Begitu banyak jalan yang dijelaskan dengan cara ini—apa yang harus dipraktikkan, apa yang harus ditinggalkan. Di Karangan Bunga yang Berharga [ajaran Kamis malam] minggu lalu ketika kami mulai berbicara tentang Budhakualitas-kualitasnya kita berbicara tentang kualitas-kualitas pengabaiannya dan kualitas-kualitas penyadarannya. Itulah hasil dari apa yang harus dipraktikkan (Anda memiliki Budharealisasinya) dan apa yang harus ditinggalkan (Anda memiliki Budhapengabaian). Jadi itu selalu disajikan dengan cara ini, hal-hal yang harus kita lepaskan, atasi, dan hal-hal yang ingin kita kembangkan dan wujudkan. Jadi kita melakukan itu di jalan, karena itulah jalan untuk mencapai suatu tempat, dan kemudian hasil akhirnya adalah pengabaian dan realisasi dari seseorang yang tercerahkan sepenuhnya.

(Kita) menggunakan kebijaksanaan kita sendiri—pertama-tama untuk mempelajari ini, kebijaksanaan mendengar, memikirkannya sehingga kita memiliki gagasan yang benar, memiliki kebijaksanaan itu, dan kemudian kebijaksanaan mempraktikkan dan bermeditasi serta memadukannya dalam hidup kita. Dan kemudian kita menjadi salah satu dari "yang paling bijak di antara makhluk terpelajar di dunia".

Menjadi yang paling bijak bukanlah tentang ilmu roket. Anda dapat bertemu orang-orang yang memiliki derajat luar biasa dan mereka jenius menurut kecerdasan duniawi, tetapi dalam hal Dharma, mereka sangat membosankan. Mereka adalah murid yang tumpul di atas murid yang tumpul, karena mereka tidak memahami apa pun tentang Dharma karena batin tertutup sepenuhnya.

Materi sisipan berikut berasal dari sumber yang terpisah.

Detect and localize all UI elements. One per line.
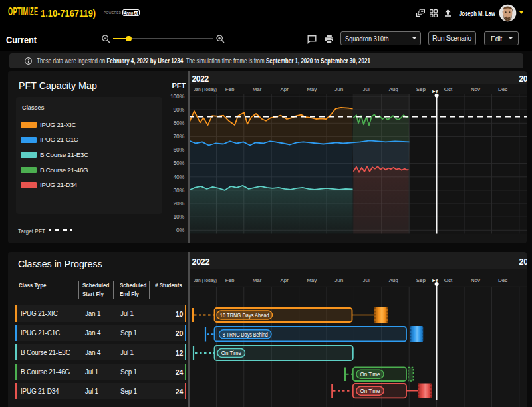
svg-text:Apr: Apr bbox=[280, 277, 289, 283]
svg-text:Jul: Jul bbox=[362, 86, 369, 92]
svg-text:Mar: Mar bbox=[252, 86, 261, 92]
svg-text:Oct: Oct bbox=[444, 86, 452, 92]
svg-text:FY: FY bbox=[432, 88, 438, 94]
svg-text:Feb: Feb bbox=[225, 277, 234, 283]
svg-text:May: May bbox=[307, 86, 317, 92]
svg-text:10 TRNG Days Ahead: 10 TRNG Days Ahead bbox=[219, 312, 269, 319]
svg-text:Sep: Sep bbox=[416, 86, 426, 92]
svg-text:Jan (Today): Jan (Today) bbox=[194, 86, 217, 92]
svg-text:Jul: Jul bbox=[362, 277, 369, 283]
svg-text:Feb: Feb bbox=[225, 86, 234, 92]
svg-text:Aug: Aug bbox=[388, 277, 398, 283]
svg-text:On Time: On Time bbox=[360, 388, 380, 394]
svg-text:Jan (Today): Jan (Today) bbox=[194, 277, 217, 283]
svg-text:Oct: Oct bbox=[444, 277, 452, 283]
svg-text:Sep: Sep bbox=[416, 277, 426, 283]
svg-text:Aug: Aug bbox=[388, 86, 398, 92]
svg-text:On Time: On Time bbox=[360, 371, 380, 378]
svg-text:Nov: Nov bbox=[470, 86, 479, 92]
svg-text:May: May bbox=[307, 277, 317, 283]
svg-text:8 TRNG Days Behind: 8 TRNG Days Behind bbox=[222, 331, 267, 338]
svg-text:Jun: Jun bbox=[334, 277, 343, 283]
svg-text:Mar: Mar bbox=[252, 277, 261, 283]
svg-text:Nov: Nov bbox=[470, 277, 479, 283]
svg-text:On Time: On Time bbox=[221, 350, 241, 356]
svg-text:Dec: Dec bbox=[497, 86, 507, 92]
svg-text:FY: FY bbox=[432, 277, 438, 283]
svg-text:Dec: Dec bbox=[497, 277, 507, 283]
svg-text:Jun: Jun bbox=[334, 86, 343, 92]
svg-text:Apr: Apr bbox=[280, 86, 289, 92]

Jadi bijak, cerdas dalam Dharma sangat berbeda dengan bijak dan cerdas dalam hal duniawi.

Yang Mulia Thubten Chodron

Venerable Chodron menekankan penerapan praktis dari ajaran Buddha dalam kehidupan kita sehari-hari dan khususnya ahli dalam menjelaskannya dengan cara yang mudah dipahami dan dipraktikkan oleh orang Barat. Dia terkenal karena ajarannya yang hangat, lucu, dan jelas. Ia ditahbiskan sebagai biksuni Buddhis pada tahun 1977 oleh Kyabje Ling Rinpoche di Dharamsala, India, dan pada tahun 1986 ia menerima penahbisan bhikshuni (penuh) di Taiwan. Baca biodata lengkapnya.